No pictures belong in the copy, but every line of the material below must be reproduced exactly.

## Data provided
---

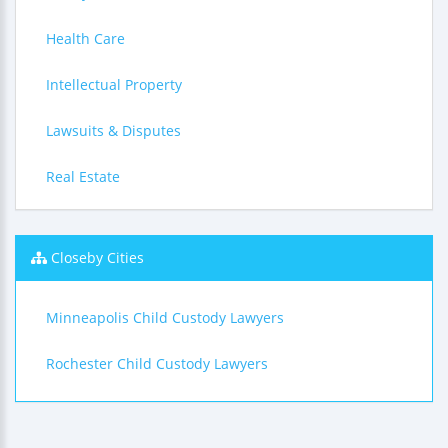
Health Care
Intellectual Property
Lawsuits & Disputes
Real Estate
Closeby Cities
Minneapolis Child Custody Lawyers
Rochester Child Custody Lawyers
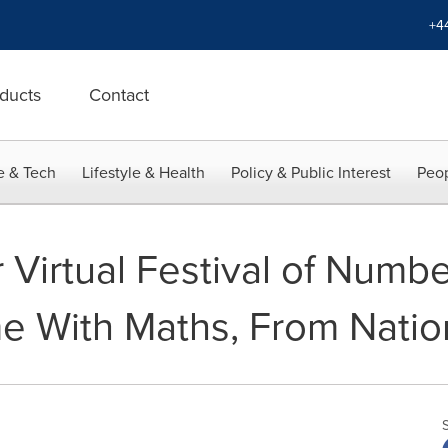
+4
ducts
Contact
e & Tech
Lifestyle & Health
Policy & Public Interest
Peop
r Virtual Festival of Numb
e With Maths, From Nati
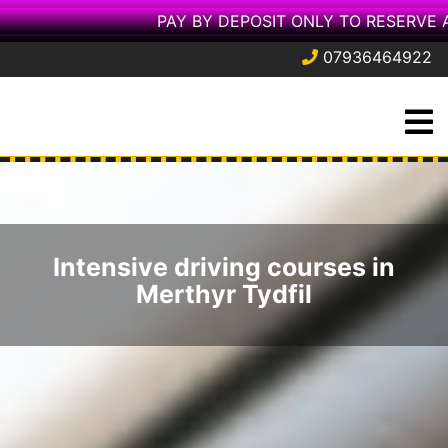
PAY BY DEPOSIT ONLY TO RESERVE 
07936464922
Skip
O
to
M
content
Intensive driving courses in
Merthyr Tydfil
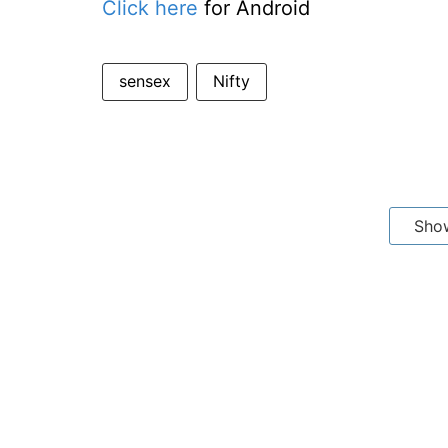
Click here
for Android
sensex
Nifty
Sho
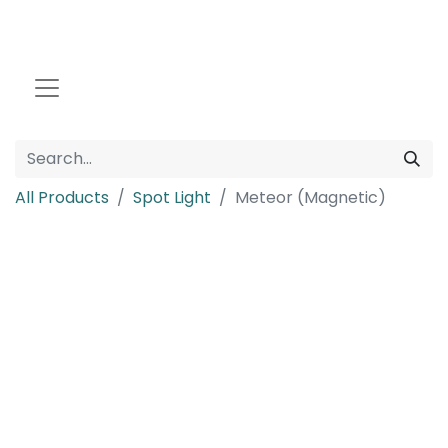
All Products
Spot Light
Meteor (Magnetic)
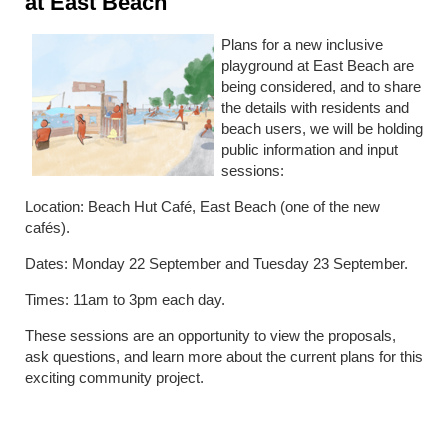
at East Beach
Plans for a new inclusive
playground at East Beach are
being considered, and to share
the details with residents and
beach users, we will be holding
public information and input
sessions:
Location: Beach Hut Café, East Beach (one of the new
cafés).
Dates: Monday 22 September and Tuesday 23 September.
Times: 11am to 3pm each day.
These sessions are an opportunity to view the proposals,
ask questions, and learn more about the current plans for this
exciting community project.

---

## Exercise output
Health Care
Intellectual Property
Lawsuits & Disputes
Real Estate
Closeby Cities
Minneapolis Child Custody Lawyers
Rochester Child Custody Lawyers
+4
ducts
Contact
e & Tech
Lifestyle & Health
Policy & Public Interest
Peop
r Virtual Festival of Numb
e With Maths, From Nati
PAY BY DEPOSIT ONLY TO RESERVE 
07936464922
Skip
O
to
M
content
Intensive driving courses in
Merthyr Tydfil
Click here
for Android
sensex
Nifty
Sho
All Products
Spot Light
Meteor (Magnetic)
at East Beach
Plans for a new inclusive
playground at East Beach are
being considered, and to share
the details with residents and
beach users, we will be holding
public information and input
sessions:
Location: Beach Hut Café, East Beach (one of the new
cafés).
Dates: Monday 22 September and Tuesday 23 September.
Times: 11am to 3pm each day.
These sessions are an opportunity to view the proposals,
ask questions, and learn more about the current plans for this
exciting community project.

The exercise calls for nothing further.